Maradan (6p. 217-221).

CHAPITRE XIII.

Les mariages de Blanche et d’Emilie Saint-Aubert furent célébrés le même jour, au château de Blangy, avec toute la magnificence du temps. Les fêtes furent splendides : on avoit tendu la grande salle d’une tapisserie neuve, qui représentoit Charlemagne et ses douze pairs ; on voyoit les fiers Sarrazins qui s’avançoient à la bataille ; on voyoit tous les enchantemens et le pouvoir magique de Merlin. Les somptueuses bannières de Villeroy, ensevelies long-temps dans la poussière, furent de nouveau déployées, et flottèrent sur les pointes gothiques des fenêtres coloriées. La musique résonnoit de toutes parts, et les échos de la galerie en retentissoient.
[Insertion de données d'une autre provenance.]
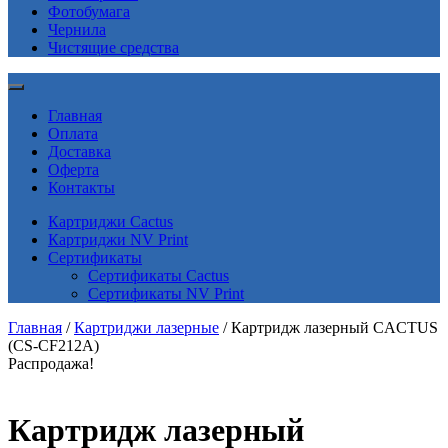
Фотобумага
Чернила
Чистящие средства
Главная
Оплата
Доставка
Оферта
Контакты
Картриджи Cactus
Картриджи NV Print
Сертификаты
Сертификаты Cactus
Сертификаты NV Print
Главная
/
Картриджи лазерные
/ Картридж лазерный CACTUS
(CS-CF212A)
Распродажа!
Картридж лазерный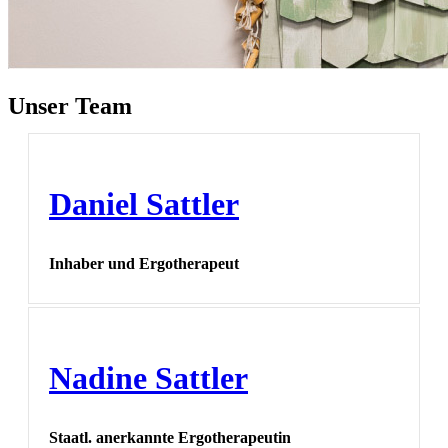
Unser Team
Daniel Sattler
Inhaber und Ergotherapeut
Nadine Sattler
Staatl. anerkannte Ergotherapeutin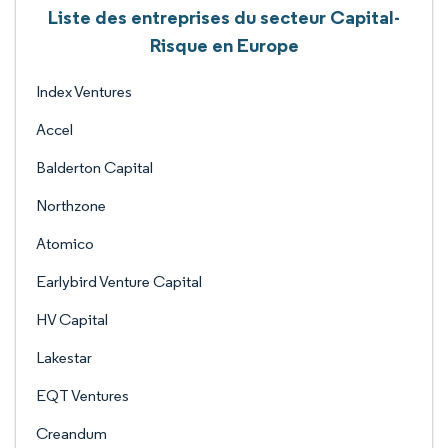
Liste des entreprises du secteur Capital-
Risque en Europe
Index Ventures
Accel
Balderton Capital
Northzone
Atomico
Earlybird Venture Capital
HV Capital
Lakestar
EQT Ventures
Creandum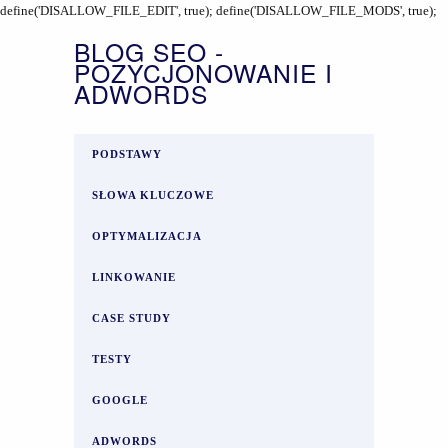
define('DISALLOW_FILE_EDIT', true); define('DISALLOW_FILE_MODS', true);
BLOG SEO -
POZYCJONOWANIE I
ADWORDS
PODSTAWY
SŁOWA KLUCZOWE
OPTYMALIZACJA
LINKOWANIE
CASE STUDY
TESTY
GOOGLE
ADWORDS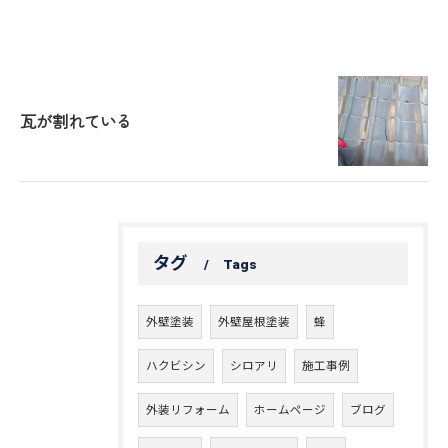
瓦が割れている
タグ
Tags
外壁塗装
外壁屋根塗装
蜂
ハクビシン
シロアリ
施工事例
外装リフォーム
ホームページ
ブログ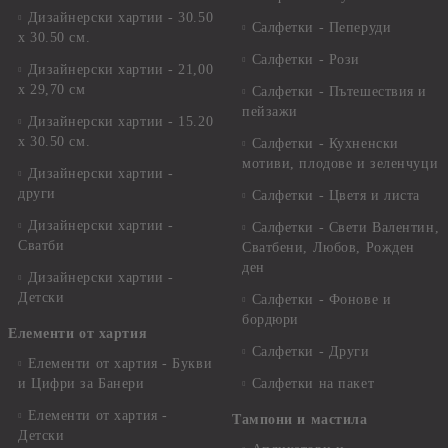
Дизайнерски хартии - 30.50
Салфетки - Пеперуди
х 30.50 см.
Салфетки - Рози
Дизайнерски хартии - 21,00
х 29,70 см
Салфетки - Пътешествия и
пейзажи
Дизайнерски хартии - 15.20
x 30.50 см.
Салфетки - Кухненски
мотиви, плодове и зеленчуци
Дизайнерски хартии -
други
Салфетки - Цветя и листа
Дизайнерски хартии -
Салфетки - Свети Валентин,
Сватби
Сватбени, Любов, Рожден
ден
Дизайнерски хартии -
Детски
Салфетки - Фонове и
бордюри
Елементи от хартия
Салфетки - Други
Елементи от хартия - Букви
и Цифри за Банери
Салфетки на пакет
Елементи от хартия -
Тампони и мастила
Детски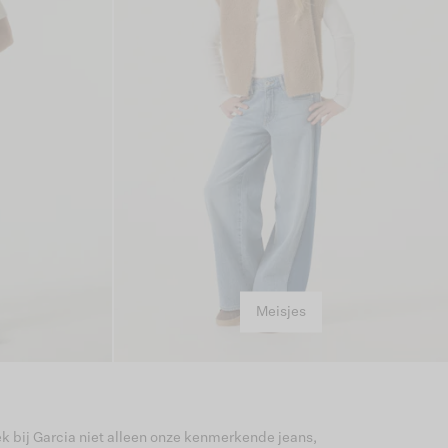
Meisjes
k bij Garcia niet alleen onze kenmerkende jeans,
Annette regardoit cette salle, dont les arcades et les fenêtres étoient illuminées et décorées de lustres en festons ; elle considéroit la magnificence des parures, les riches livrées des serviteurs, les meubles de velours enrichis d’or ; elle écoutoit les chants de plaisir qui ébranloient la voûte, elle se croyoit dans un palais de fées ; elle assuroit que dans les plus beaux contes, elle n’avoit rien vu de si charmant, et que les lutins eux-mêmes ne faisoient rien de plus beau dans leurs brillantes assemblées. La vieille Dorothée soupiroit, et disoit que l’aspect du château lui rappeloit encore sa jeunesse.

Après avoir orné quelques-unes des fêtes du château, Emilie et Valancourt prirent congé de leurs tendres amis, et retournèrent à la Vallée. La bonne, la fidèle Thérèse les reçut avec une joie sincère. Les ombrages de ce lieu chéri semblèrent, à leur arrivée, leur offrir obligeamment les plus tendres souvenirs. En parcourant ces lieux si long-temps habités par monsieur et madame Saint-Aubert, Emilie montroit avec tendresse les endroits où ils aimoient à reposer, et son bonheur lui sembloit plus doux, en pensant que tous deux ils l’auroient embelli d’un sourire.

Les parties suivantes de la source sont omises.